Work request
Find all lines below containing the string "Repair" and return them.

(Data records)
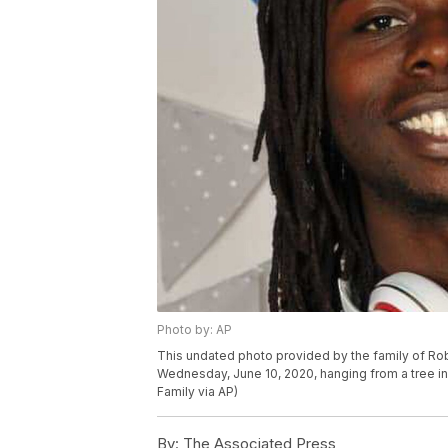
Photo by: AP
This undated photo provided by the family of Rob
Wednesday, June 10, 2020, hanging from a tree in P
Family via AP)
By:
The Associated Press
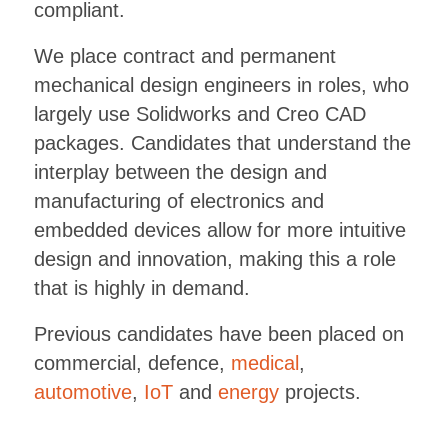
compliant.
We place contract and permanent
mechanical design engineers in roles, who
largely use Solidworks and Creo CAD
packages. Candidates that understand the
interplay between the design and
manufacturing of electronics and
embedded devices allow for more intuitive
design and innovation, making this a role
that is highly in demand.
Previous candidates have been placed on
commercial, defence,
medical
,
automotive
,
IoT
and
energy
projects.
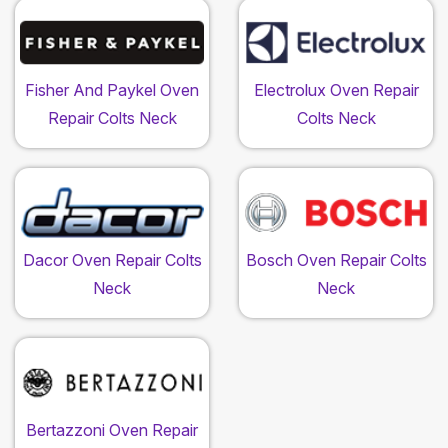
Fisher And Paykel Oven
Electrolux Oven Repair
Repair Colts Neck
Colts Neck
Dacor Oven Repair Colts
Bosch Oven Repair Colts
Neck
Neck
Bertazzoni Oven Repair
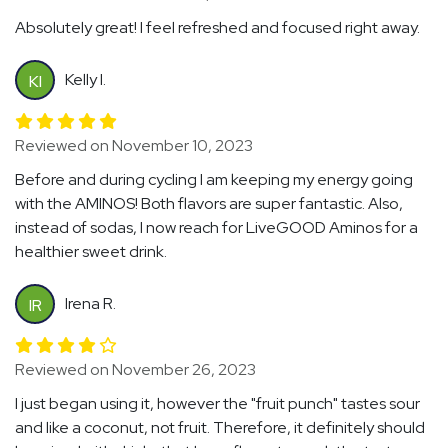
Absolutely great! I feel refreshed and focused right away.
Kelly I.
KI
Reviewed on November 10, 2023
Before and during cycling I am keeping my energy going
with the AMINOS! Both flavors are super fantastic. Also,
instead of sodas, I now reach for LiveGOOD Aminos for a
healthier sweet drink.
Irena R.
IR
Reviewed on November 26, 2023
I just began using it, however the "fruit punch" tastes sour
and like a coconut, not fruit. Therefore, it definitely should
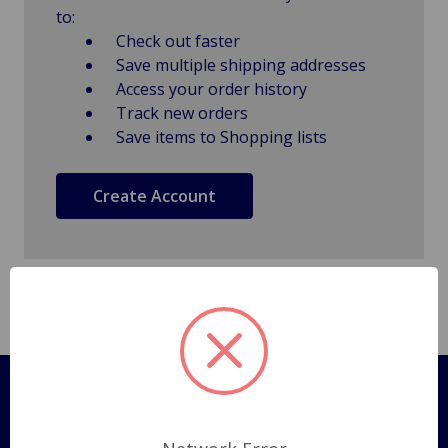
to:
Check out faster
Save multiple shipping addresses
Access your order history
Track new orders
Save items to Shopping lists
Create Account
Pages
Shipping Policy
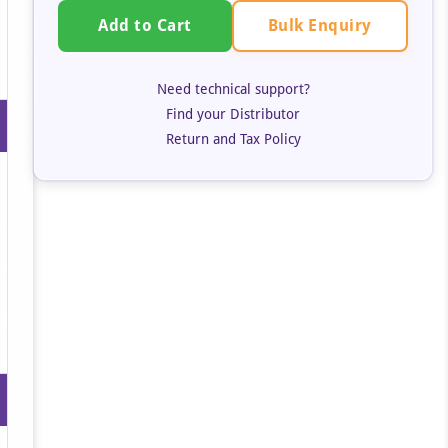
Bulk Enquiry
Add to Cart
Need technical support?
Find your Distributor
Return and Tax Policy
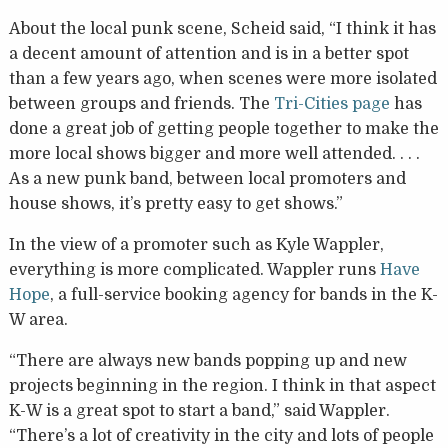
About the local punk scene, Scheid said, “I think it has
a decent amount of attention and is in a better spot
than a few years ago, when scenes were more isolated
between groups and friends. The
Tri-Cities page
has
done a great job of getting people together to make the
more local shows bigger and more well attended. . . .
As a new punk band, between local promoters and
house shows, it’s pretty easy to get shows.”
In the view of a promoter such as Kyle Wappler,
everything is more complicated. Wappler runs
Have
Hope
, a full-service booking agency for bands in the K-
W area.
“There are always new bands popping up and new
projects beginning in the region. I think in that aspect
K-W is a great spot to start a band,” said Wappler.
“There’s a lot of creativity in the city and lots of people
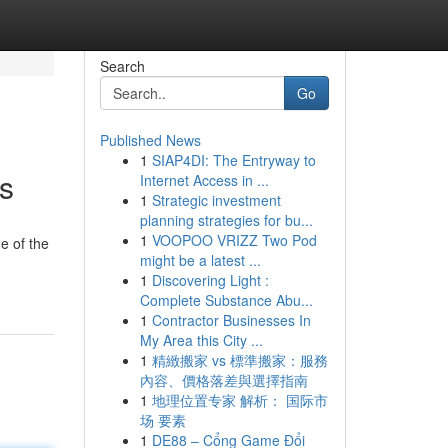
Search
Go
Published News
1
SIAP4DI: The Entryway to
rs
Internet Access in ...
1
Strategic investment
planning strategies for bu...
1
VOOPOO VRIZZ Two Pod
e of the
might be a latest ...
1
Discovering Light :
Complete Substance Abu...
1
Contractor Businesses In
My Area this City ...
1
精緻搬家 vs 標準搬家：服務
內容、價格落差與選擇指南
1
地理位置专家 解析： 国际市
场 要素
1
DE88 – Cổng Game Đổi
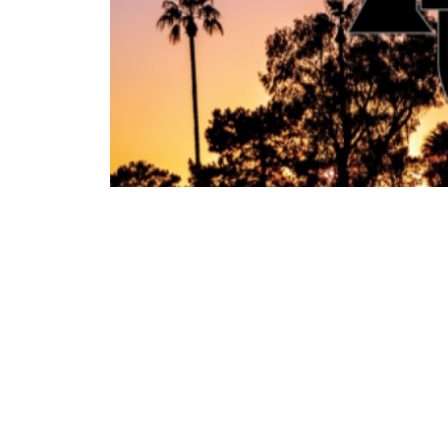
‹ Previous Entry
©2026 PGA of Alberta / All Rights Reserved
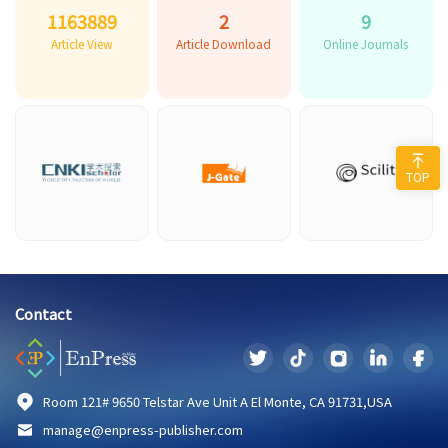
1163889
2
9
Article View
Article Download
Online Journals
TOP
Contact
Room 121# 9650 Telstar Ave Unit A El Monte, CA 91731,USA
manage@enpress-publisher.com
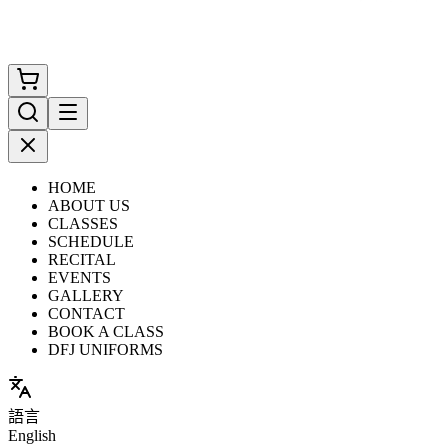
HOME
ABOUT US
CLASSES
SCHEDULE
RECITAL
EVENTS
GALLERY
CONTACT
BOOK A CLASS
DFJ UNIFORMS
語言
English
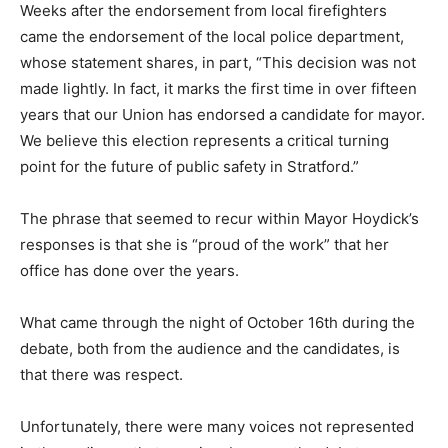
Weeks after the endorsement from local firefighters
came the endorsement of the local police department,
whose statement shares, in part, “This decision was not
made lightly. In fact, it marks the first time in over fifteen
years that our Union has endorsed a candidate for mayor.
We believe this election represents a critical turning
point for the future of public safety in Stratford.”
The phrase that seemed to recur within Mayor Hoydick’s
responses is that she is “proud of the work” that her
office has done over the years.
What came through the night of October 16th during the
debate, both from the audience and the candidates, is
that there was respect.
Unfortunately, there were many voices not represented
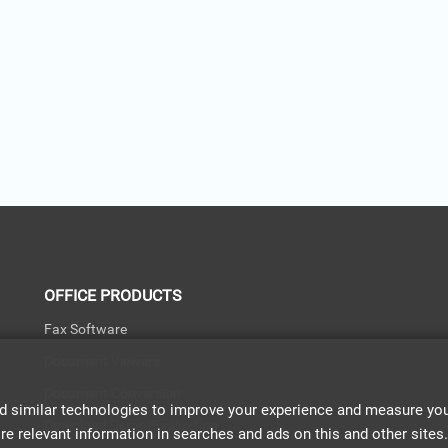
OFFICE PRODUCTS
Fax Software
Document Viewers
Document Conversion
d similar technologies to improve your experience and measure your
Download Demo/Evaluation
relevant information in searches and ads on this and other sites. If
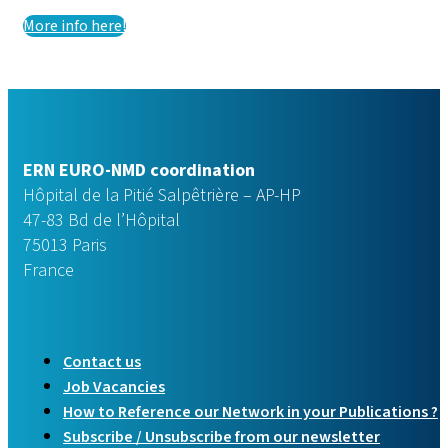
More info here!
ERN EURO-NMD coordination
Hôpital de la Pitié Salpêtrière – AP-HP
47-83 Bd de l’Hôpital
75013 Paris
France
Contact us
Job Vacancies
How to Reference our Network in your Publications ?
Subscribe / Unsubscribe from our newsletter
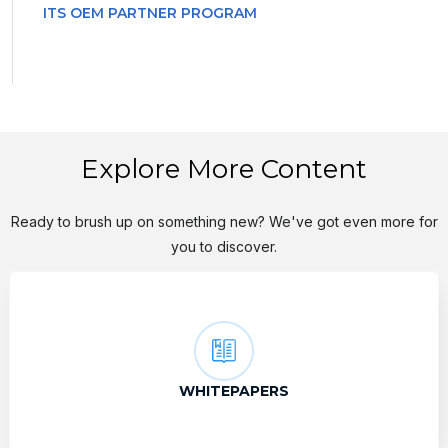
ITS OEM PARTNER PROGRAM
Explore More Content
Ready to brush up on something new? We've got even more for
you to discover.
WHITEPAPERS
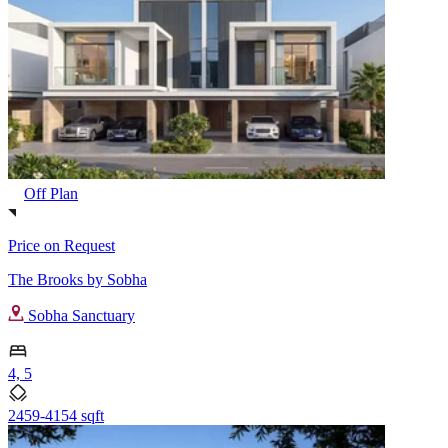
Off Plan
Price on Request
The Brooks by Sobha
Sobha Sanctuary
4, 5
2459-4154 sqft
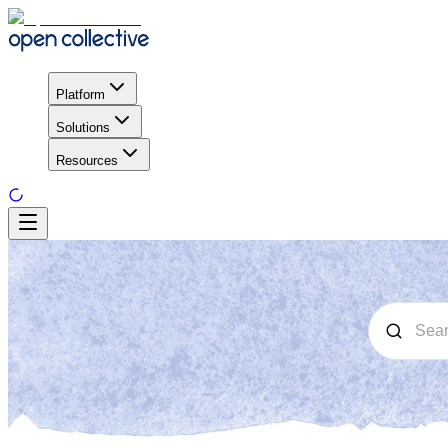
Platform
Solutions
Resources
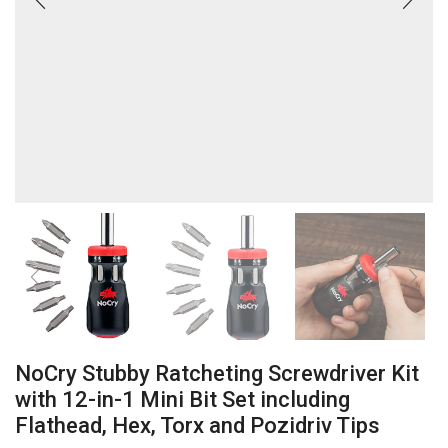
NoCry Stubby Ratcheting Screwdriver Kit
with 12-in-1 Mini Bit Set including
Flathead, Hex, Torx and Pozidriv Tips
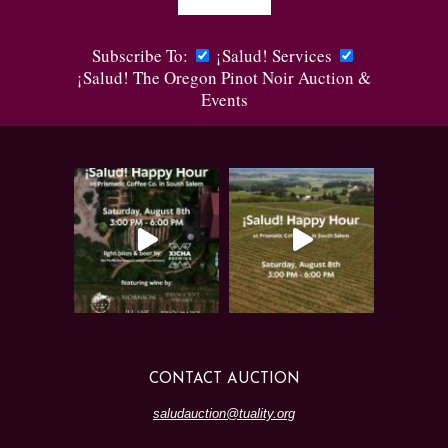
Subscribe To:
¡Salud! Services
¡Salud! The Oregon Pinot Noir Auction &
Events
CONTACT AUCTION
saludauction@tuality.org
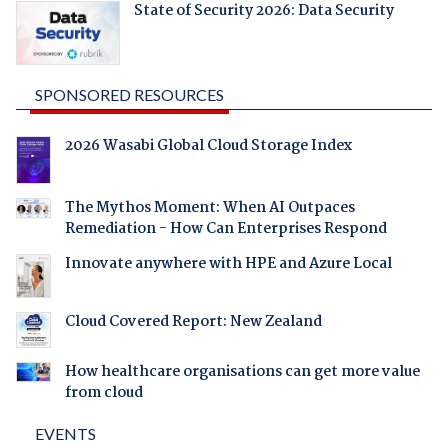
State of Security 2026: Data Security
SPONSORED RESOURCES
2026 Wasabi Global Cloud Storage Index
The Mythos Moment: When AI Outpaces
Remediation - How Can Enterprises Respond
Innovate anywhere with HPE and Azure Local
Cloud Covered Report: New Zealand
How healthcare organisations can get more value
from cloud
EVENTS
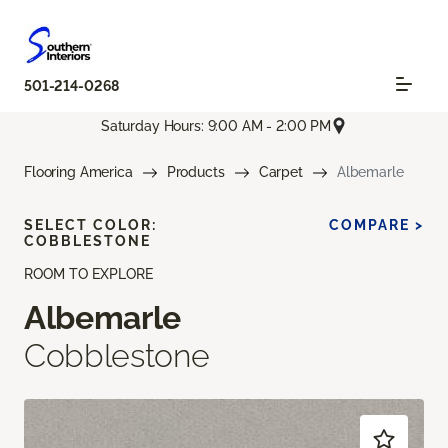
501-214-0268
Saturday Hours: 9:00 AM - 2:00 PM
Flooring America
Products
Carpet
Albemarle
SELECT COLOR:
COMPARE >
COBBLESTONE
ROOM TO EXPLORE
Albemarle
Cobblestone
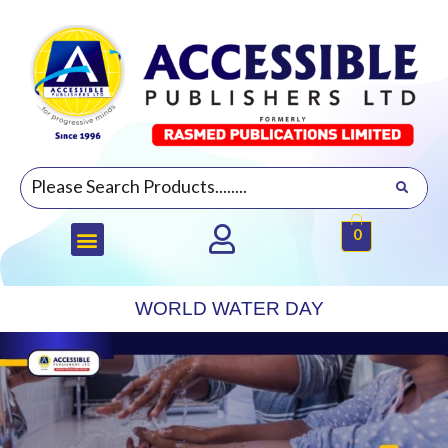
0
WORLD WATER DAY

Task result
Electrolux Oven Repair
Repair Colts Neck
Dacor Oven Repair Colts
Bosch Oven Repair Colts
Bertazzoni Oven Repair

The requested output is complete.